Tratando-se dos professores, cabe a mesma observação, pois para executarem o programma complexo das escolas complementares, seria de urgente necessidade reduzir-lhes as horas de trabalho na escola, augmentando-lhes o tempo de preparo de lições, correção de trabalho de classes, julgamento de provas etc.37

A divisão de matérias entre os professores era outro objeto de críticas constantes entre os profissionais dessa modalidade de ensino. O diretor da Escola Complementar de Itapetininga, Pedro Voss, em relatório enviado ao Secretário do Interior, Dr. Gustavo de Oliveira Godoy, tece, em 1906, algumas críticas à forma como as disciplinas eram divididas:

Quanto à Escola Complementar continuam a subsistir os mesmos inconvenientes já apontados em relatorios anteriores.

Julgo de necessidade uma reforma nessas Escolas no sentido de serem as materias divididas em cadeiras e entregues somente a professores.

Neste ponto peço-vos licença para reproduzir as considerações apresentadas em relatorio anterior:

Como está presentemente feita a divisão das materias da Escola Complementar, por mais trabalhador que seja o professor, por mais robusta que seja a sua constituição

physica, não poderá dar grande desenvolvimento às diversas materias do programma e à sua saúde será naturalmente sacrificada.
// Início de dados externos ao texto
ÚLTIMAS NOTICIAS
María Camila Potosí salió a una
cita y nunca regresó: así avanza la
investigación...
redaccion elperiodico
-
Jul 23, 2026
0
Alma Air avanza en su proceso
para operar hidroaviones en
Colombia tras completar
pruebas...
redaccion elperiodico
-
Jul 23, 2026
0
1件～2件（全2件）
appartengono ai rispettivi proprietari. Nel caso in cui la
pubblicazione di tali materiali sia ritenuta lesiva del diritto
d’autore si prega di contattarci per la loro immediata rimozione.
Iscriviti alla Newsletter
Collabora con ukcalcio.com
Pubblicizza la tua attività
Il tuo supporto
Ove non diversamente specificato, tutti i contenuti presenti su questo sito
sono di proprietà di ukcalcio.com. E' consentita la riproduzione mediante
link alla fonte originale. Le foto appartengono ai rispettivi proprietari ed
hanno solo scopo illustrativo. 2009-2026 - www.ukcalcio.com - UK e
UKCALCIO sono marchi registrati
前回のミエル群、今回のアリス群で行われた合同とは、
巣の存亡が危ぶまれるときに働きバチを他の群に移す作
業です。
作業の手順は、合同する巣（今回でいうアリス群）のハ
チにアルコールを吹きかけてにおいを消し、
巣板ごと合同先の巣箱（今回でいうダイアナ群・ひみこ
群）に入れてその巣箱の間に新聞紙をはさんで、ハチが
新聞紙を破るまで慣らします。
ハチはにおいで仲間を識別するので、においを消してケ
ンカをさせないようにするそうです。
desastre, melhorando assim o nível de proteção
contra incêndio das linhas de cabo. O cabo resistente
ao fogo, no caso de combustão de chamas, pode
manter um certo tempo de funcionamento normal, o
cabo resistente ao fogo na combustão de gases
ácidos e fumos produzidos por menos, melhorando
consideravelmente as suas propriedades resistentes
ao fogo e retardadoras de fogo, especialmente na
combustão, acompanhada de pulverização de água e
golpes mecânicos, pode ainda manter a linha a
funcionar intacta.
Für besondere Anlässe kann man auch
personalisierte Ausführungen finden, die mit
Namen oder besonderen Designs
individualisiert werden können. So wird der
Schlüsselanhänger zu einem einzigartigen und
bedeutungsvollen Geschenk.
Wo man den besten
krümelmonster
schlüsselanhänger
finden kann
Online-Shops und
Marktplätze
Em relação às professoras essas difficuldades são muito maiores e mais prejudiciaes. Não só é muito raro encontrar-se uma professora com o preparo necessario para ensinar na Escola Complementar, como ainda as vigilias continuas a que estão sujeitas com os filhos e outros misteres de casa, fazem com que as professoras não possam se dedicar, como devem, às obrigações escolares. Por outro lado, são demasiadamente benevolentes e nem sempre fazem a devida justiça, o que vem confirmar a maxima de que o homem é o cerebro e a mulher o coração [grifos do autor].

Penso, portanto, que às professoras deve ficar entregue o ensino preliminar e somente aos professores o ensino complementar.

Outra necessidade, e como consequente corollario das considerações acima expostas, é a divisão das materias em um certo numero de cadeiras, conforme a primitiva organização dessas Escolas, a fim de se poder aproveitar as aptidões. Pela actual organização é preciso que o professor seja encyclopédico...38

O artigo 238 do Regulamento da Instrução (Decreto nº 218) define que a matrícula nas escolas complementares é gratuita e permitida apenas aos alunos que concluíram o curso da escola preliminar. Mais tarde, o Regimento Interno das Escolas Complementares (nos artigos 5º, 6º e 7º) fixou que os alunos deveriam apresentar o certificado de habilitação geral nos estudos preliminares. Na ausência desse certificado, os candidatos se submeteriam a um exame de habilitação, mediante arguição oral. Exigia-se, ainda, que os candidatos não padecessem de nenhuma doença contagiosa e que tivessem sido vacinados contra a varíola.

Posteriormente, a Lei nº 861, de 12 de dezembro de 1902, estabeleceu que os alunos aprovados pelos cursos preliminares do Estado teriam preferência na matrícula. O critério de escolha passou a ser as médias obtidas no curso preliminar. A estes alunos era reservada 80% das vagas. As vagas restantes destinavam-se aos alunos pertencentes às outras modalidades de escola do Estado. A classificação se daria por meio de concurso que versava sobre o conteúdo do curso preliminar.

O grande desafio a que se propuseram os reformadores paulistas pode ser resumido nos seguintes pontos: estabelecer uma racionalização na administração da instrução pública, disseminar a instrução popular por meio de estabelecimentos públicos de ensino e uniformizar os métodos de ensino, adequando-os aos moldes da educação dos países hegemônicos. Deste modo, o Estado propôs uma organização hegemônica tendo por meta

uma nova conformação da sociedade, mantendo o controle ideológico da formação social e transferindo para a escola a função de detentora e propagadora dos valores republicanos.

Instaurada nos últimos anos do século XIX, e buscando romper com o passado, a Reforma do Ensino no Estado de São Paulo não conseguiu levar a termo o projeto inicial. A ideia de modernizar e uniformizar métodos pedagógicos e a organização estrutural das escolas mostrou-se mais complexa que o imaginado pelos republicanos paulistas.